Looking at the linked scoring prompt (resume_evaluation_criteria.jinja) [0], I immediately see several red flags that suggest the output won't be reliable. (I'm developing an LLM intensive application where the stakes are high enough that I need the LLM output to be reasonably correct.)
[0] https://github.com/interviewstreet/hiring-agent/blob/main/pr...
In no particular order:
1. The prompt is trying to get the system to do all of the evaluation steps at once. Instead, the system should break down the task of resume evaluation into its subcomponents and have separate prompts for each component. Like "evaluating open source contributions" should be its own task. Same with "assessing the complexity of software projects on the resume." Fwiw, each of the tasks contained within the prompt is woefully underspecified.
2. The prompt leaves spreads of ~10 points up to the LLM, when it's doubtful that humans are that well calibrated. Take for example:
> SCORING CRITERIA Open Source (0-35 points)
HIGH SCORES (25-35 points):
- Contributions to popular open source projects (1000+ stars)
- Significant contributions to well-known projects
- Google Summer of Code (GSoC) participation
- Substantial community involvement
Are all of these 35-point examples? Is one a 26-point example? If not, what's the difference? If an expert can't reliably make the judgement, the LLM is going to struggle too.
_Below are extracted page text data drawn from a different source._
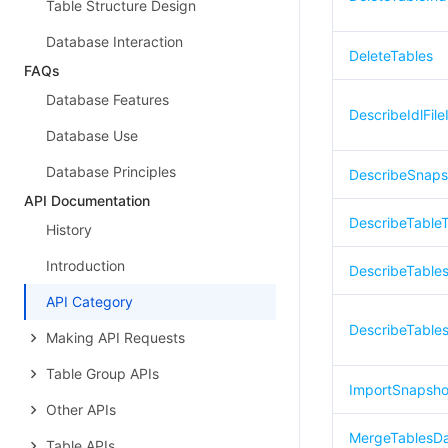
Table Structure Design
Database Interaction
DeleteTables
FAQs
Database Features
DescribeIdlFile
Database Use
Database Principles
DescribeSnaps
API Documentation
DescribeTable
History
Introduction
DescribeTable
API Category
DescribeTable
Making API Requests
Table Group APIs
ImportSnapsho
Other APIs
MergeTablesD
Table APIs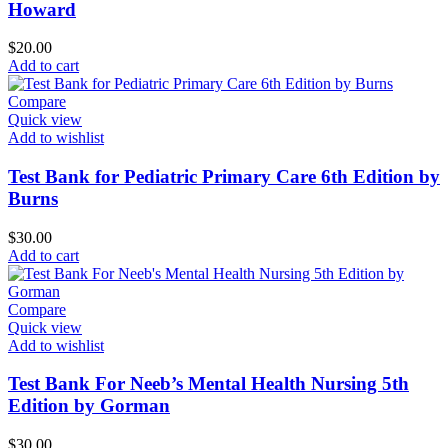
Howard
$
20.00
Add to cart
Compare
Quick view
Add to wishlist
Test Bank for Pediatric Primary Care 6th Edition by
Burns
$
30.00
Add to cart
Compare
Quick view
Add to wishlist
Test Bank For Neeb’s Mental Health Nursing 5th
Edition by Gorman
$
30.00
One partial fix is to get rid of the ranges and just say all of these are worth 30 points. An additive point scheme would be better...
3. The authors of this prompt have left an incredible number of judgement calls up to the LLM, when that's the very thing you want to minimize. Using the same example as above...
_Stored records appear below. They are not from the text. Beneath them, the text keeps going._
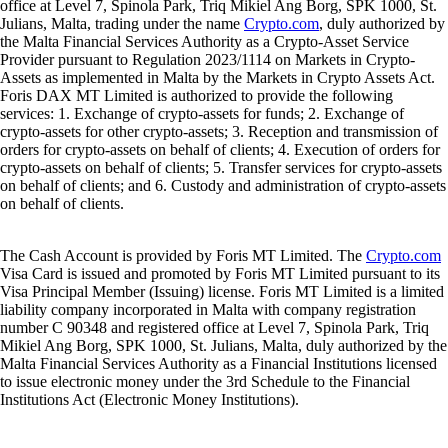
office at Level 7, Spinola Park, Triq Mikiel Ang Borg, SPK 1000, St.
Julians, Malta, trading under the name
Crypto.com
, duly authorized by
the Malta Financial Services Authority as a Crypto-Asset Service
Provider pursuant to Regulation 2023/1114 on Markets in Crypto-
Assets as implemented in Malta by the Markets in Crypto Assets Act.
Foris DAX MT Limited is authorized to provide the following
services: 1. Exchange of crypto-assets for funds; 2. Exchange of
crypto-assets for other crypto-assets; 3. Reception and transmission of
orders for crypto-assets on behalf of clients; 4. Execution of orders for
crypto-assets on behalf of clients; 5. Transfer services for crypto-assets
on behalf of clients; and 6. Custody and administration of crypto-assets
on behalf of clients.
The Cash Account is provided by Foris MT Limited. The
Crypto.com
Visa Card is issued and promoted by Foris MT Limited pursuant to its
Visa Principal Member (Issuing) license. Foris MT Limited is a limited
liability company incorporated in Malta with company registration
number C 90348 and registered office at Level 7, Spinola Park, Triq
Mikiel Ang Borg, SPK 1000, St. Julians, Malta, duly authorized by the
Malta Financial Services Authority as a Financial Institutions licensed
to issue electronic money under the 3rd Schedule to the Financial
Institutions Act (Electronic Money Institutions).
- Are all contributions to open source projects with 1000+ stars equal?
- What counts as a "significant contribution"? Doesn't that imply that the LLM has to know or read through all of the commits in like the last ~6 months at minimum for the project to understand what the given contribution meant to the project? That itself isn't impossible with tool usage, but again, that'd be a separate task.
- What on earth counts as "Substantial community involvement"? Why didn't the prompt authors define this, or at least give a few examples?
Honestly at this point maybe someone should build a tool that scans prompts for adjectives...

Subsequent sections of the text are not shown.